RECORDS FOR THE TASK:
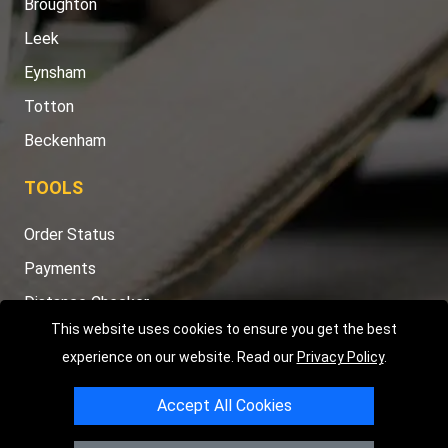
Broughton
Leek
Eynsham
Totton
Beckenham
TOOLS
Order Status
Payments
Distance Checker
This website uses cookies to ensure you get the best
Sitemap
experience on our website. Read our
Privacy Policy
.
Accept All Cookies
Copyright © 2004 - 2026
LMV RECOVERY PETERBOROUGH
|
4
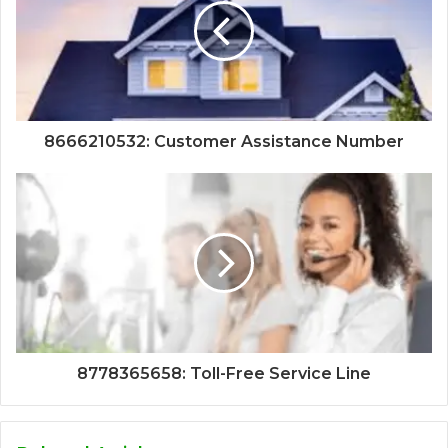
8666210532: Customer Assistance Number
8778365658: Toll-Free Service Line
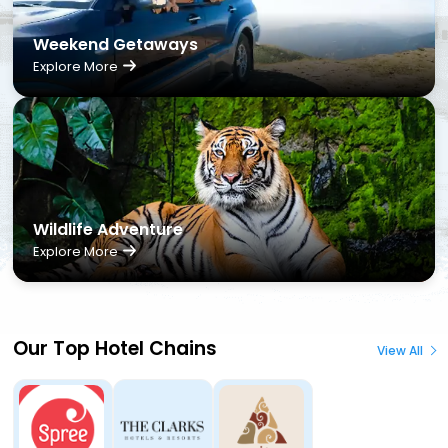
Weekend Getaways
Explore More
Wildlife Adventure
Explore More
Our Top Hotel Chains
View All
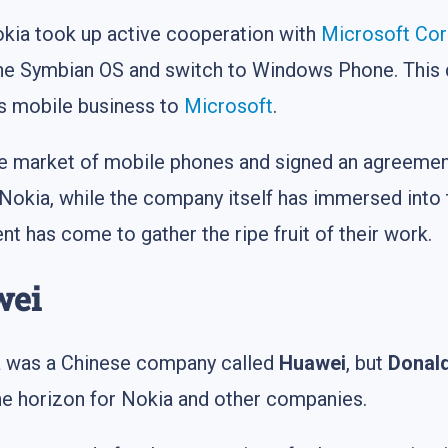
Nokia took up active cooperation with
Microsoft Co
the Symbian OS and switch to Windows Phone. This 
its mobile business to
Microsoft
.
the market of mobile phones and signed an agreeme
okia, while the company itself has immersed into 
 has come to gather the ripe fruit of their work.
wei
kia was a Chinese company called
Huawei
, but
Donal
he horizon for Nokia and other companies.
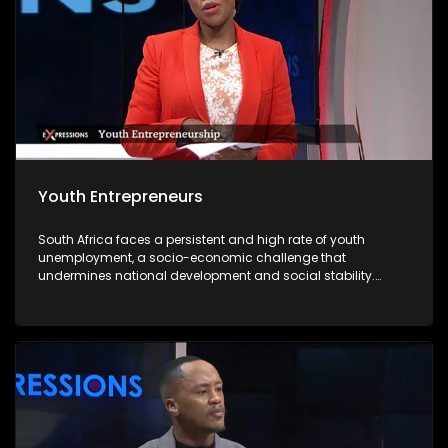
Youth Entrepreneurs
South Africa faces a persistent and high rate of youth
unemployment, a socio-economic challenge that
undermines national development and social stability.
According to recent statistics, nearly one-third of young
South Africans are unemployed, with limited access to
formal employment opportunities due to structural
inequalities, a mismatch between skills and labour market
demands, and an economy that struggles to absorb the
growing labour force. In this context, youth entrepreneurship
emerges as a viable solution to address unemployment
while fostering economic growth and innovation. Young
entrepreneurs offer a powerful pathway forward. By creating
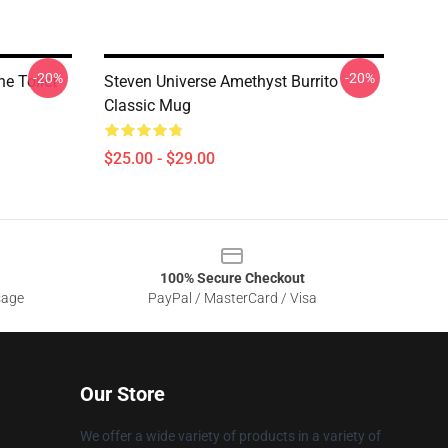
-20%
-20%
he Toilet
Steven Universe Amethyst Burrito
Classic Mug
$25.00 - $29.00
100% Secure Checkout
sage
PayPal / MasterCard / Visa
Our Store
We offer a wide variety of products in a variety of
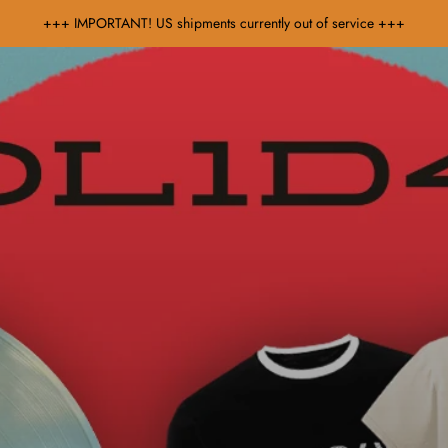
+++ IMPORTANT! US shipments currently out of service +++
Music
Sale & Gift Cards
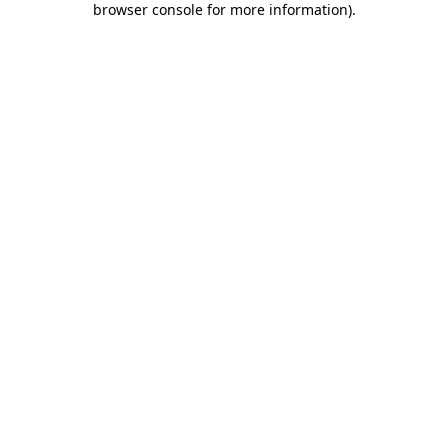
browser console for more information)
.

AIM OF THE EXERCISE:
Would you please copy, exactly and only, the lines from the one with "8666210532: Customer Assistance Number" through the end of the entries above, skipping every picture?

ANSWER TO THIS PROBLEM:
8666210532: Customer Assistance Number
8778365658: Toll-Free Service Line
Weekend Getaways
Explore More
Wildlife Adventure
Explore More
Our Top Hotel Chains
View All
Nokia took up active cooperation with
Microsoft Co
the Symbian OS and switch to Windows Phone. This 
its mobile business to
Microsoft
.
the market of mobile phones and signed an agreeme
okia, while the company itself has immersed into 
 has come to gather the ripe fruit of their work.
wei
kia was a Chinese company called
Huawei
, but
Donal
he horizon for Nokia and other companies.
Youth Entrepreneurs
South Africa faces a persistent and high rate of youth
unemployment, a socio-economic challenge that
undermines national development and social stability.
According to recent statistics, nearly one-third of young
South Africans are unemployed, with limited access to
formal employment opportunities due to structural
inequalities, a mismatch between skills and labour market
demands, and an economy that struggles to absorb the
growing labour force. In this context, youth entrepreneurship
emerges as a viable solution to address unemployment
while fostering economic growth and innovation. Young
entrepreneurs offer a powerful pathway forward. By creating
-20%
-20%
he Toilet
Steven Universe Amethyst Burrito
Classic Mug
$25.00 - $29.00
100% Secure Checkout
sage
PayPal / MasterCard / Visa
Our Store
We offer a wide variety of products in a variety of
+++ IMPORTANT! US shipments currently out of service +++
Music
Sale & Gift Cards
browser console for more information)
.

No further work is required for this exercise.